A first case of COVID-19 was confirmed on Kodiak Island Wednesday afternoon. According to a news release from the Kodiak Area Emergency Services Organization, the person “is not acutely ill and is staying at home.”
“Public health officials have made contact with the individual, and we’ll continue to monitor the condition to ensure continued self-isolation,” city manager Mike Tvenge said. “Right now we have no reason to suspect this won’t occur.”
The case was not among the eight new cases reported by the state in its daily update on Wednesday, but with it the total number of cases in Alaska is 294.
The other newly-diagnosed Alaskans reported Wednesday include one from Nome, three from Juneau, one from Sterling and three from Anchorage.
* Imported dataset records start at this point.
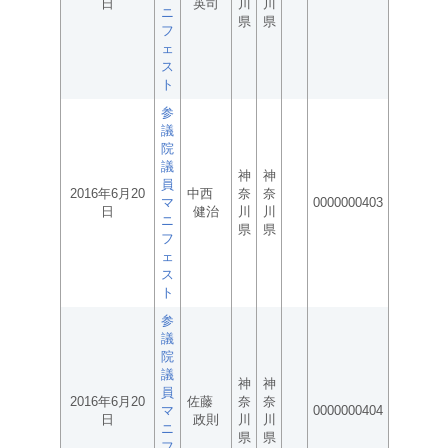
日
英司
川
川
ニ
県
県
フ
ェ
ス
ト
参
議
院
議
神
神
員
2016年6月20
中西
奈
奈
マ
0000000403
日
健治
川
川
ニ
県
県
フ
ェ
ス
ト
参
議
院
議
神
神
員
2016年6月20
佐藤
奈
奈
マ
0000000404
日
政則
川
川
ニ
県
県
フ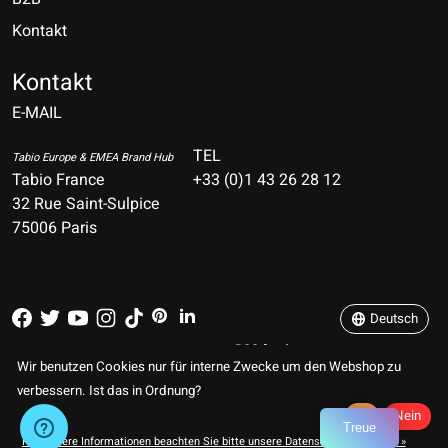
Kontakt
Nederlands
Deutsch
Kontakt
E-MAIL
English
Français
TEL
Tabio Europe & EMEA Brand Hub
Tabio France
+33 (0)1 43 26 28 12
Español
32 Rue Saint-Sulpice
75006 Paris
Italiano
Português
Deutsch
RSS feed
© Copyright 2026 TABIO E-SHOP Paris
Wir benutzen Cookies nur für interne Zwecke um den Webshop zu
verbessern. Ist das in Ordnung?
Ja
Nein
Treue
Für weitere Informationen beachten Sie bitte unsere Datenschutzerklärung. »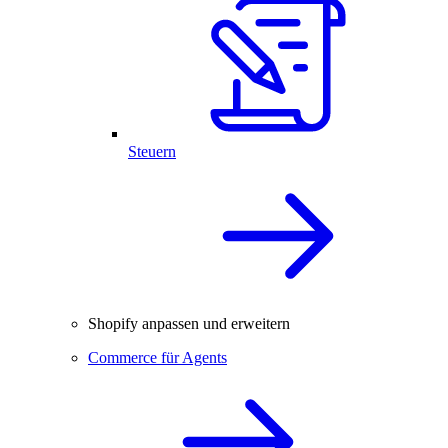
Steuern
Shopify anpassen und erweitern
Commerce für Agents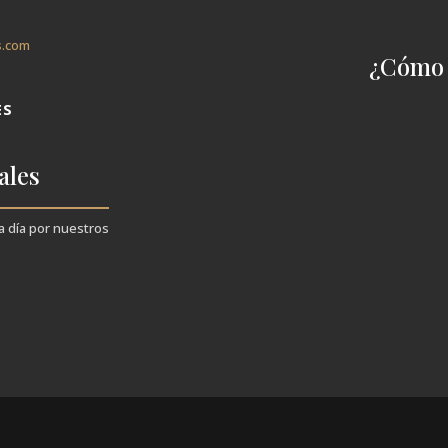
s.com
¿Cómo 
ES
ales
a día por nuestros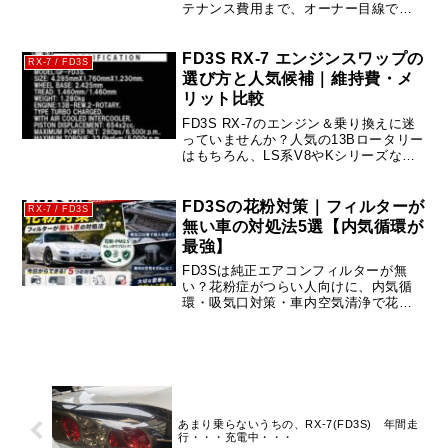
テナンス費用まで、オーナー目線でリ
アルな年間維持費を公開します。
FD3S RX-7 エンジンスワップの
RX-7 / FD3S
選び方と人気候補｜維持費・メ
リット比較
FD3S RX-7のエンジン＆乗り換えに迷
っていませんか？人気の13Bロータリー
はもちろん、LS系V8やKシリーズなど
定番スワップ候補のメリット・デメリ
ットを比較。初心者でもわかる選び方
ガイド付き。
FD3Sの花粉対策｜フィルターが
RX-7 / FD3S
無い車の対処法5選【内気循環が
最強】
FD3Sは純正エアコンフィルターが無
い？花粉症がつらい人向けに、内気循
環・吸気口対策・車内空気清浄で花粉
を減らす具体策を解説。実体験ベース
で効果と注意点も紹介。
あまり乗らないうちの、RX-7(FD3S) 年間走
行・・・充電中・・・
Tvenge said that public health officials are beginning a contact investigation to identify and reach out to anyone the Kodiak patient came in contact with. Public health will notify and isolate additional people as appropriate, according to the emergency services announcement.
“We want to assure the public that we are working closely with Kodiak Public Health to identify anyone who may be at risk for having contact with this individual,” Tvenge said. “We’ll keep the public informed of any information that is needed for community health and safety.”
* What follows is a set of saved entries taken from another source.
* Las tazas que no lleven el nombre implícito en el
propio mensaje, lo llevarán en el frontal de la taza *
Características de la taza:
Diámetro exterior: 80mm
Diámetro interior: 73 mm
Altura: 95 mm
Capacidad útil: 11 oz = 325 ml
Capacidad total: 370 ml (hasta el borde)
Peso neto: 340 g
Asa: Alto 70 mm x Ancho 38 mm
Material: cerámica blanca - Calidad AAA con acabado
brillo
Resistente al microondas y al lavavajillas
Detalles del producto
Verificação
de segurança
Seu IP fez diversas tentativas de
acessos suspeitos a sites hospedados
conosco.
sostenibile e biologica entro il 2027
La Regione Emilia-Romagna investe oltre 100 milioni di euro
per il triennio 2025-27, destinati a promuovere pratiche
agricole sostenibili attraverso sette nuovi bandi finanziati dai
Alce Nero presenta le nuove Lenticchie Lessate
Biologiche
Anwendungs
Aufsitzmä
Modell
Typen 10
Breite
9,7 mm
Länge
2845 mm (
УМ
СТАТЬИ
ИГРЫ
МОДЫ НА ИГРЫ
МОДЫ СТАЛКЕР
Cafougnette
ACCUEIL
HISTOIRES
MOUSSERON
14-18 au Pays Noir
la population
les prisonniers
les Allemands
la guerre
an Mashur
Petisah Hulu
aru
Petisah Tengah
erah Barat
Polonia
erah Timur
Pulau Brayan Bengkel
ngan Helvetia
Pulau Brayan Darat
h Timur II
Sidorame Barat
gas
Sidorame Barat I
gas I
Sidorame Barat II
The Kodiak Emergency Operations Center was unable to provide more information about the positive case on Wednesday afternoon. Public information officer Lt. Francis De La Fuente said they were hoping to get more information from Kodiak Public Health within the next day or two.
Tvenge also emphasized the importance of practicing the CDC recommended guidelines for preventing spread of the coronavirus — wash hands frequently, stay away from others, practice social distancing as much as possible and wear a mask in public. Anyone who is feeling ill should contact their health care provider for advice before coming into a medical facility.
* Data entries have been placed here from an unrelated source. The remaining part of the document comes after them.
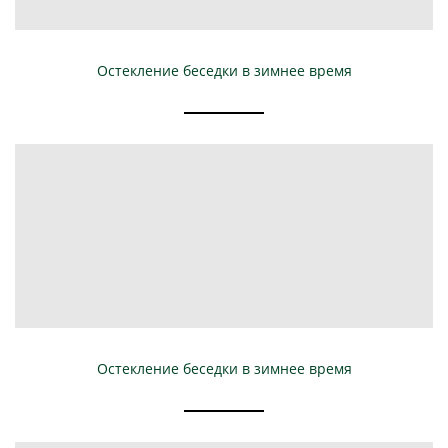
Остекление беседки в зимнее время
Остекление беседки в зимнее время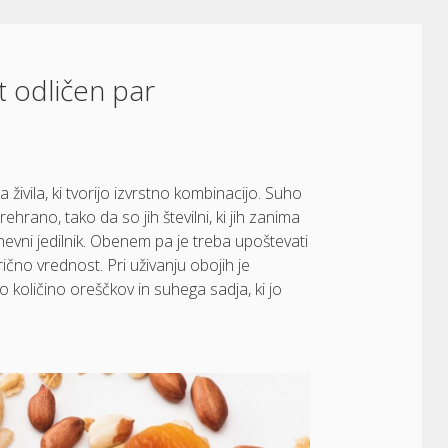
t odličen par
živila, ki tvorijo izvrstno kombinacijo. Suho
hrano, tako da so jih številni, ki jih zanima
nevni jedilnik. Obenem pa je treba upoštevati
rično vrednost. Pri uživanju obojih je
 količino oreščkov in suhega sadja, ki jo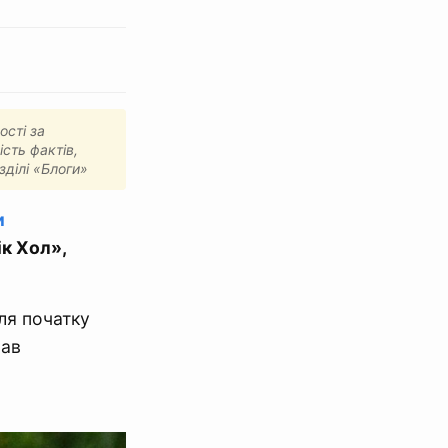
ості за
ість фактів,
зділі «Блоги»
и
к Хол»,
ля початку
вав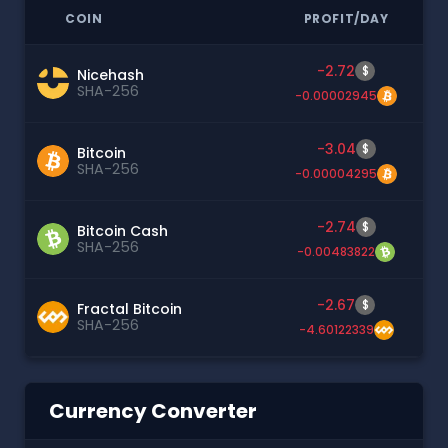
COIN
PROFIT/DAY
-2.72
$
Nicehash
SHA-256
-0.00002945
-3.04
$
Bitcoin
SHA-256
-0.00004295
-2.74
$
Bitcoin Cash
SHA-256
-0.00483822
-2.67
$
Fractal Bitcoin
SHA-256
-4.60122339
Currency Converter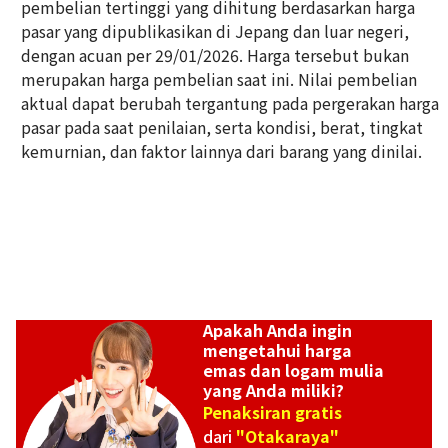
pembelian tertinggi yang dihitung berdasarkan harga
pasar yang dipublikasikan di Jepang dan luar negeri,
dengan acuan per 29/01/2026. Harga tersebut bukan
24K Gold (K24) Golden Wedding Commemorative Gold Coin o
merupakan harga pembelian saat ini. Nilai pembelian
the Emperor and Empress
aktual dapat berubah tergantung pada pergerakan harga
26g
pasar pada saat penilaian, serta kondisi, berat, tingkat
Referensi Harga Buyback
kemurnian, dan faktor lainnya dari barang yang dinilai.
Rp 77.473.344
Apakah Anda ingin
mengetahui harga
emas dan logam mulia
yang Anda miliki?
Penaksiran gratis
dari
"Otakaraya"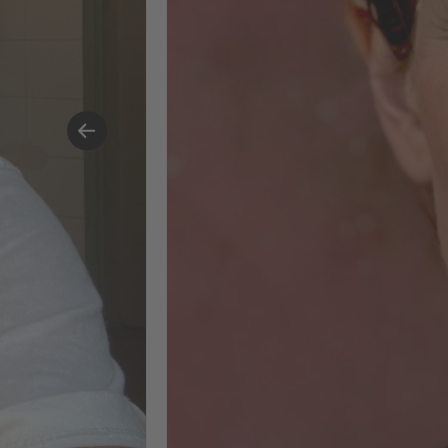
und des Lehrteams. Ich freue mich
darauf, diese Erkenntnisse in
künftige Marken- und
Kampagnenprojekte einfließen zu
lassen.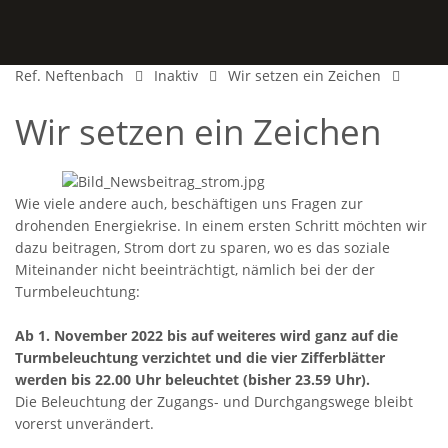
Ref. Neftenbach
Inaktiv
Wir setzen ein Zeichen
Wir setzen ein Zeichen
Wie viele andere auch, beschäftigen uns Fragen zur
drohenden Energiekrise. In einem ersten Schritt möchten wir
dazu beitragen, Strom dort zu sparen, wo es das soziale
Miteinander nicht beeinträchtigt, nämlich bei der der
Turmbeleuchtung:
Ab 1. November 2022 bis auf weiteres wird ganz auf die
Turmbeleuchtung verzichtet und die vier Zifferblätter
werden bis 22.00 Uhr beleuchtet (bisher 23.59 Uhr).
Die Beleuchtung der Zugangs- und Durchgangswege bleibt
vorerst unverändert.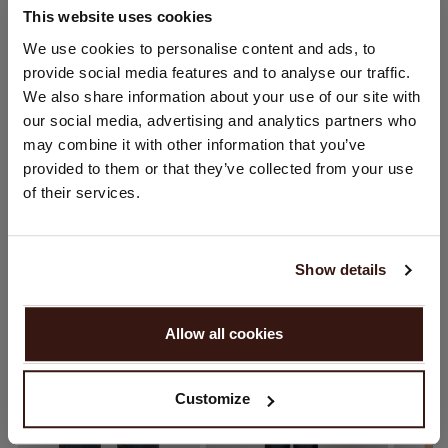
This website uses cookies
GRÖSSE & SCHNITT
STANDORT ÄNDERN
We use cookies to personalise content and ads, to
provide social media features and to analyse our traffic.
Sie besuchen Repeat cashmere von Deutschland (€) aus.
PFLEGEHINWEISE
We also share information about your use of our site with
Möchten Sie Ihre Standort aktualisieren?
our social media, advertising and analytics partners who
Land:
may combine it with other information that you’ve
VERSAND & RÜCKGABE
provided to them or that they’ve collected from your use
Vereinigte Staaten ($)
of their services.
Sprache:
English
DAS KÖNNTE IHNEN AUCH GEFALLEN
Show details
WEITER
Allow all cookies
Nein, weiter shoppen in
Deutschland (€)
Customize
Kodiak Area Native Association and Kodiak Community Health Center are accepting calls from all residents, whether or not they’re patients, to provide screening and, if necessary, test for COVID-19. With hundreds of rapid-testing kits on the island, KANA’s Dr. Evan Jones said there aren’t enough supplies to test everyone in Kodiak, but they can be more liberal about who they test.
“We’ve become very easygoing about who we test,” he said Wednesday morning, before the positive result was announced. “We would be happy to test people who are concerned about it, especially people who have higher risk population in their household.”
This is a breaking story. KMXT will provide more information as it becomes available.